His group, working with Carnegie Mellon University, created a tool that identified counties in eight states that were expected to need more help recruiting poll workers this fall. In Arizona, Maricopa, Mohave, Navajo, Pima, Pinal, Yavapai and Yuma counties were identified as high risk.
But a Maricopa County Elections Department official said her agency has been flooded with applications for a smaller number of poll worker jobs this year, as a shift to voting centers has cut down on the number of personnel needed.
“We have some of the most dedicated poll workers who come back year after year,” said Megan Gilbertson, the spokesperson.
And those workers are competing for fewer jobs this year. Because of a shift from precinct-based voting to larger voting centers, the county will only bring on about half of the 3,600 poll workers it hired in previous years, Gilbertson said.
Despite hiring fewer poll workers overall, Gilbertson says there will be more of them working at each voting center in the coming weeks. This is because the voting centers for this election are physically larger than those used previously, so fewer of them are needed.

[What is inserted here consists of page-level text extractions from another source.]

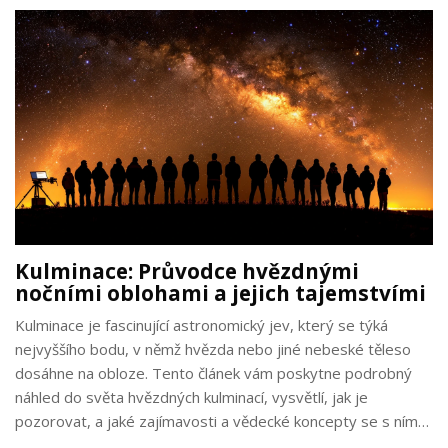
Kulminace: Průvodce hvězdnými
nočními oblohami a jejich tajemstvími
Kulminace je fascinující astronomický jev, který se týká
nejvyššího bodu, v němž hvězda nebo jiné nebeské těleso
dosáhne na obloze. Tento článek vám poskytne podrobný
náhled do světa hvězdných kulminací, vysvětlí, jak je
pozorovat, a jaké zajímavosti a vědecké koncepty se s ním
pojí. Dozvíte se, jak kulminace ovlivňuje astronomická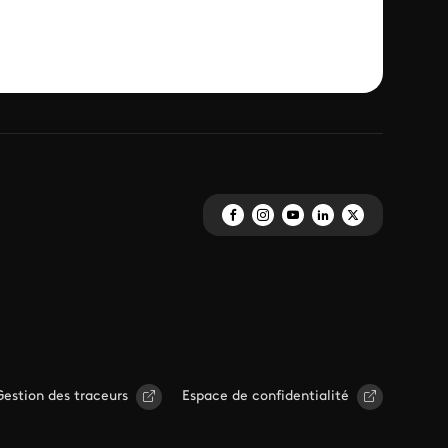
Gestion des traceurs
Espace de confidentialité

While a polling place in previous elections might have been staffed by six employees, Gilbertson said the “large, physically distanced locations that most voters will cast a ballot at will have 10 to 12 poll workers at each location.” That is expected to keep wait times “about what they would be in other general elections.”
Part of the shift was forced on the county: Gilbertson said some places that normally host a polling place, such as senior centers, declined to participate this year because of coronavirus concerns. Instead, Gilbertson said larger locations like the Phoenix Convention Center and the Arizona State Fairgrounds will be used.
“We can decrease the number of voting centers but increase the number of check-in stations,” she said. “It’ll be more like five polling centers in one.”
Of the 175 voting centers in Maricopa County, seven will open Wednesday, along with one drive-through dropbox location for mail-in ballots. The rest of the locations will open in phases as the election approaches, said Gilbertson, adding that, “Being a poll worker is not a one-day job anymore.”
The larger voting centers will also make it easier for officials to observe Centers for Disease Control and Prevention guidelines for in-person voting, which include creating as much distance between check-in stations and polling booths as possible, providing PPE for staff, sanitizing stations as well as minimizing the shared use of pens.
The governor and secretary of state announced this summer that they would be directing $9 million in federal coronavirus relief funds for voting safety, including the purchase of hand sanitizer, disinfectant, 179,000 facemasks, 175,000 pairs of gloves and 10,000 face shields for poll workers and voters.
Despite Gilbertson’s optimistic outlook, the chairman of the U.S. Election Assistance Commission said that the impact of COVID-19 has already been felt by election officials this year, aggravating what was already a problem around the country. The average poll worker is at least 61 years old, according to commission data.
“We heard in 2018 about 70% of jurisdictions told us they had some challenges recruiting poll workers,” said Ben Hovland, the EAC chairman. “Then obviously with COVID-19 this year, we saw issues in the primary with poll workers dropping out.”
Hovland also said a large concern is registered poll workers not showing up to their shifts.
“One of the things that we consistently hear from election officials that is sort of the worst-case scenario is people no-showing on Election Day or canceling at the last minute,” Hovland said.
But in Arizona, 89% of voters cast votes by mail for August’s primary and Gilbertson said she expects that trend to continue for the general election in November.
Gilbertson also said that poll workers will “highly encourage” voters to wear masks in the voting centers, but will not require them.
“We cannot stand in the way of anyone’s right to vote,” she said.